JAKARTA - Nilai tukar rupiah terhadap dolar Amerika Serikat (USD) ditutup menguat di level Rp15.240 pada perdagangan Senin (4/9/2023).
Pengamat Pasar Uang, Ibrahim Assuaibi mengatakan, dolar AS melemah karena laporan ketenagakerjaan menambah narasi ‘soft landing’ pada hari Jumat memberikan gambaran yang beragam pertumbuhan lapangan kerja meningkat lebih dari perkiraan pada bulan Agustus, namun perekonomian AS menciptakan 110.000 lapangan kerja lebih sedikit dibandingkan yang dilaporkan sebelumnya pada bulan Juni dan Juli, tingkat pengangguran melonjak menjadi 3,8%, sementara kenaikan upah melambat.
"Yang penting, terjadi lonjakan besar dalam jumlah angkatan kerja sebanyak 736.000 orang, yang memberikan harapan bahwa peningkatan pasokan tenaga kerja dapat semakin mengurangi tekanan upah meskipun jumlah perekrutan tenaga kerja tetap tinggi," ujar Ibrahim dalam analisisnya, Senin (4/9/2023).
Para pedagang cenderung membaca bahwa The Fed akan tetap mempertahankan kebijakan moneternya pada akhir bulan ini, sehingga membebani dolar.
Meskipun demikian, hal ini juga menambah kesan bahwa perekonomian AS sedang mendingin tanpa melambat secara tajam, sehingga memperkuat harapan bahwa perekonomian akan memasuki kondisi soft landing – sebuah pandangan yang dapat mendukung greenback dalam jangka panjang seperti halnya perekonomian di Eropa, serta Asia, berjuang.
Data yang dirilis minggu ini sepertinya tidak akan mengubah pandangan pasar secara substansial, namun para pedagang juga akan mendapat kesempatan untuk mendengar pendapat dari beberapa pembicara The Fed, termasuk Presiden Fed Dallas Lorie Logan, yang akan berbicara pada hari Rabu, diikuti sehari kemudian oleh penampilan Presiden Fed New York John Williams , Gubernur Michelle Bowman, Gubernur Michael Barr dan Presiden Fed Chicago Austan Goolsbee.
Presiden Bank Sentral Eropa Christine Lagarde dijadwalkan untuk berbicara di sesi ini, dan komentarnya akan dipelajari dengan cermat untuk mendapatkan petunjuk menjelang pertemuan penetapan kebijakan bulan ini. Ada banyak ketidakpastian seputar keputusan kebijakan ECB berikutnya, dengan inflasi yang masih jauh di atas target namun pertumbuhan zona euro lebih lemah dari perkiraan beberapa bulan lalu.
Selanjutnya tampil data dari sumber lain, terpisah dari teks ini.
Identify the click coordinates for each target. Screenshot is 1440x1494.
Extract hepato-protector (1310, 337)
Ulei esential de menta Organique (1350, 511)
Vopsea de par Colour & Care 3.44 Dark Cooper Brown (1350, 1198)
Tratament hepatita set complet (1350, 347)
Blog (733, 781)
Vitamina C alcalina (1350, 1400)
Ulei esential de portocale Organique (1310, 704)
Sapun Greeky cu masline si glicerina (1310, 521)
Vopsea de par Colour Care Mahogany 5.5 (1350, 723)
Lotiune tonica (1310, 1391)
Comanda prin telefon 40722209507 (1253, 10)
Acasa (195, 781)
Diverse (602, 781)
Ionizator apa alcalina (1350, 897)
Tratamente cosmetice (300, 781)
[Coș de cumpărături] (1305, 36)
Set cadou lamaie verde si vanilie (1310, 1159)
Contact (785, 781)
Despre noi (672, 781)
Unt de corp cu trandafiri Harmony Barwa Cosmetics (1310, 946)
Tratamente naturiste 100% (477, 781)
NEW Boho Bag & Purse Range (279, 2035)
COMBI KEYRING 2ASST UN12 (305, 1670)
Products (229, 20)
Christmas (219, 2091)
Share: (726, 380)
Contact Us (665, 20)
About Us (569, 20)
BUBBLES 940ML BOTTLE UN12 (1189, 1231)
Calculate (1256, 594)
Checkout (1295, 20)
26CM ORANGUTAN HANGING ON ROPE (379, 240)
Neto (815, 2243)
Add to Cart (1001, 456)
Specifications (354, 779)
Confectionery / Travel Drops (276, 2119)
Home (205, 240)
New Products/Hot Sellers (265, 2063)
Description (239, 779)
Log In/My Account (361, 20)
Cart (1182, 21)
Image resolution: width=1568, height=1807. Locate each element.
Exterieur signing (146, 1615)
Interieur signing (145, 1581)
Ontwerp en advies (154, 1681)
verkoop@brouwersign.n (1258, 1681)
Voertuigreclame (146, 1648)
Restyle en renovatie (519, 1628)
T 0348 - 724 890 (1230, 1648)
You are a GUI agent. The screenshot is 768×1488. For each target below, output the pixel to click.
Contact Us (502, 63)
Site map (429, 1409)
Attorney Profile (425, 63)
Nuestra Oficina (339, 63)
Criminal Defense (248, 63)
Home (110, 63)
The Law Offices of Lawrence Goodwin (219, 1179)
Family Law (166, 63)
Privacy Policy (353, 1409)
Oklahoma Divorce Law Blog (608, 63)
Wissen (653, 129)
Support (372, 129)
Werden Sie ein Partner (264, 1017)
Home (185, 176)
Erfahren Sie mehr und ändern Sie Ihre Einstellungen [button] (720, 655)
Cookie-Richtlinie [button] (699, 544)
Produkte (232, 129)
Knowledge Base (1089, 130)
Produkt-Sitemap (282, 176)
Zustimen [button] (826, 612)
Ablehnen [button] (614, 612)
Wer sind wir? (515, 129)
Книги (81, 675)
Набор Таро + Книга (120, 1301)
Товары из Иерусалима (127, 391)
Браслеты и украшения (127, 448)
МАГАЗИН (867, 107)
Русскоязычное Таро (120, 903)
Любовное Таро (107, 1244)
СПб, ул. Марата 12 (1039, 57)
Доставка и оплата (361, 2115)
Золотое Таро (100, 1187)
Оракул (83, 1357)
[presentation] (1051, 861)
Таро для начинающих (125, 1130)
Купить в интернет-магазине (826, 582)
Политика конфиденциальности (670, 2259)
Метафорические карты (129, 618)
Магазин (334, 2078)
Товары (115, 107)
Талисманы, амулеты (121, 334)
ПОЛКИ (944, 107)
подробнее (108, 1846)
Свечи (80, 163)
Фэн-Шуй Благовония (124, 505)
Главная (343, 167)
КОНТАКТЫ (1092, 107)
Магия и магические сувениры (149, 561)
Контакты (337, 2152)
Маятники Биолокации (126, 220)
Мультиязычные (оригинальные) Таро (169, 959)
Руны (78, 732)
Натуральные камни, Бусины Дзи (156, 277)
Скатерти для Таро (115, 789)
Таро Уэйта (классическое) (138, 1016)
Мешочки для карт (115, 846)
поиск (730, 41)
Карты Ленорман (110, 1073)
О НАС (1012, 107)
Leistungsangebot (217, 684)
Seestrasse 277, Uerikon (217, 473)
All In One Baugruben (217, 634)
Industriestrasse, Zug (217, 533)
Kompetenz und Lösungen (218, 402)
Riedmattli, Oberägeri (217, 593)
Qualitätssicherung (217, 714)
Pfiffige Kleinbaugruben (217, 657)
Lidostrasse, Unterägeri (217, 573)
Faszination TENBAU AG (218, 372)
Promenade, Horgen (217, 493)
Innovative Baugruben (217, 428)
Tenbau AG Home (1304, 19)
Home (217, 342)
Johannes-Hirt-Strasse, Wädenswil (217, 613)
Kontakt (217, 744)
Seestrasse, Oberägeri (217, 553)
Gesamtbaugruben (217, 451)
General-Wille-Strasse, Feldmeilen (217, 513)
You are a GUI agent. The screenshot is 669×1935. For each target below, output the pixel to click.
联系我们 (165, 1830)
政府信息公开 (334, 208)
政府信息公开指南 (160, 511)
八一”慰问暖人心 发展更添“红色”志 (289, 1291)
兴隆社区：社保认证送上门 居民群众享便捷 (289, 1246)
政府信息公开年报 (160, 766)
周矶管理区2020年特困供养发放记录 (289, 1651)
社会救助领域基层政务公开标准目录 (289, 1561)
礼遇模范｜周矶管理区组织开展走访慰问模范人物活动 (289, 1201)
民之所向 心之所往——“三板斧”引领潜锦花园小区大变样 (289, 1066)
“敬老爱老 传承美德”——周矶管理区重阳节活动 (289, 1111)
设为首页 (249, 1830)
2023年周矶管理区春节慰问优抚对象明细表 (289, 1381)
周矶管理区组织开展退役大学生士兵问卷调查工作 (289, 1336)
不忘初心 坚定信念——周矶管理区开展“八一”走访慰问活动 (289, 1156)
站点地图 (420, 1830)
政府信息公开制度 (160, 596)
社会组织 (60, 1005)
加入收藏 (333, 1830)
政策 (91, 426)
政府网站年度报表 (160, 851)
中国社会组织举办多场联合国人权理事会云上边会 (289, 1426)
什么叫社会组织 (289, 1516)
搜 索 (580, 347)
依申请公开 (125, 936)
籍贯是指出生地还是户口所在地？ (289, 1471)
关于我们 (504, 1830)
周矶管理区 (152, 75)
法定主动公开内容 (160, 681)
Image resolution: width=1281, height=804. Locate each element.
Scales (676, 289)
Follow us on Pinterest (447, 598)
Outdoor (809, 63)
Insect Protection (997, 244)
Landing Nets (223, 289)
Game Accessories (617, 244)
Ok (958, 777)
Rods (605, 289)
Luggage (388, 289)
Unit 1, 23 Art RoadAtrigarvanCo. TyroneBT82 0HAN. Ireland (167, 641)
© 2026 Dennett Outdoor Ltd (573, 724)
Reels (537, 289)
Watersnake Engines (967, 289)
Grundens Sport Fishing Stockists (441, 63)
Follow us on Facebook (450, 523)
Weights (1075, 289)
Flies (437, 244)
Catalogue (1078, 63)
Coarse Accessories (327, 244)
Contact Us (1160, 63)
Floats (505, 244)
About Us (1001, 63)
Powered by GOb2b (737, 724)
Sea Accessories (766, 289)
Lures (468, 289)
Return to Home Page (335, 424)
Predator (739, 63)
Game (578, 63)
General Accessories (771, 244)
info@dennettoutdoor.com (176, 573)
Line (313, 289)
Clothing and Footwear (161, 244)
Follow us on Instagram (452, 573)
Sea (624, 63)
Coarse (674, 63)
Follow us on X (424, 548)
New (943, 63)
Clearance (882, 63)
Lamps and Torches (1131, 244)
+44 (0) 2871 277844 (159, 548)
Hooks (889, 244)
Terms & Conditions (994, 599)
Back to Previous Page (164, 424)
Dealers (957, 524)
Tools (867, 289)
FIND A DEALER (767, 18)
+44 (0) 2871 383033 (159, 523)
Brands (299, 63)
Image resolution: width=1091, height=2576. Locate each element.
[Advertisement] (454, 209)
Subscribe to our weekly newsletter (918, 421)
Data dari Tiongkok pada minggu mendatang kemungkinan menunjukkan bahwa pemulihan ekonomi di negara dengan ekonomi terbesar kedua di dunia ini masih rapuh. PMI jasa Caixin untuk bulan Agustus akan dirilis pada hari Selasa dan diperkirakan menunjukkan ekspansi di sektor jasa sedikit melambat pada bulan lalu, sementara data perdagangan pada hari Kamis diperkirakan menunjukkan bahwa ekspor dan impor mengalami kontraksi lagi pada bulan Agustus dibandingkan tahun sebelumnya.
Dari sentimen internal, Bank Indonesia (BI) optimis laju inflasi di dalam negeri diperkirakan akan terus menurun dan mencapai tingkat 3% pada akhir 2023. Sedangkan tingkat inflasi pada 2024 ditargetkan akan terjaga tetap rendah, yaitu berada di kisaran 2,5% hingga 3,5%.
"Pasalnya, tingkat inflasi yang rendah merupakan faktor yang sangat penting untuk mendukung pertumbuhan ekonomi dan kesejahteraan rakyat Indonesia. Untuk itu, BI akan terus memperkuat bauran kebijakan dalam menjaga stabilitas dan mendukung pertumbuhan ekonomi, terutama dengan koordinasi yang sangat erat dengan pemerintah," jelas Ibrahim.
Kemudian, kebijakan makroprudensial longgar antara lain melalui insentif likuiditas juga terus diperkuat sehingga mendorong perbankan menyalurkan kredit atau pembiayaan ke sektor prioritas, termasuk ke sektor terkait hilirisasi, pertanian, dan UMKM pangan.
Kebijakan di bidang sistem pembayaran juga terus diakselerasi untuk mendukung pertumbuhan ekonomi, termasuk melalui perluasan fitur QRIS transfer, tarik, dan setor tunai (Tuntas), kerja sama di tingkat kawasan Asean, mendukung penyaluran bansos melalui elektronifikasi transaksi keuangan daerah.